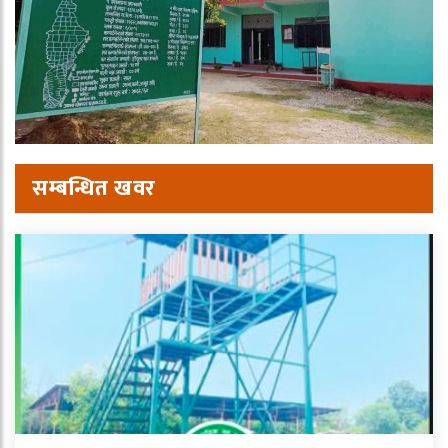
सम्बन्धित खवर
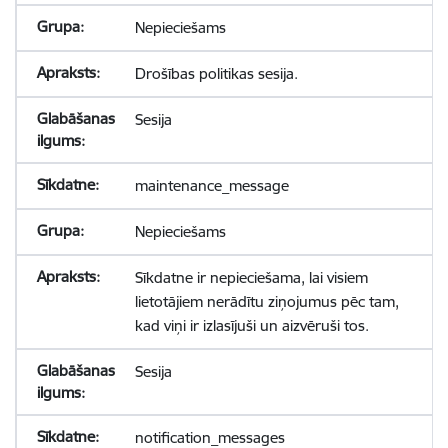
Nepieciešams
Drošības politikas sesija.
Sesija
maintenance_message
Nepieciešams
Sīkdatne ir nepieciešama, lai visiem
lietotājiem nerādītu ziņojumus pēc tam,
kad viņi ir izlasījuši un aizvēruši tos.
Sesija
notification_messages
***
*Action item*
All of the records must come back exactly as they stand, minus every picture.

*Answer to the problem*
सम्बन्धित खवर
Nepieciešams
Drošības politikas sesija.
Sesija
maintenance_message
Nepieciešams
Sīkdatne ir nepieciešama, lai visiem
lietotājiem nerādītu ziņojumus pēc tam,
kad viņi ir izlasījuši un aizvēruši tos.
Sesija
notification_messages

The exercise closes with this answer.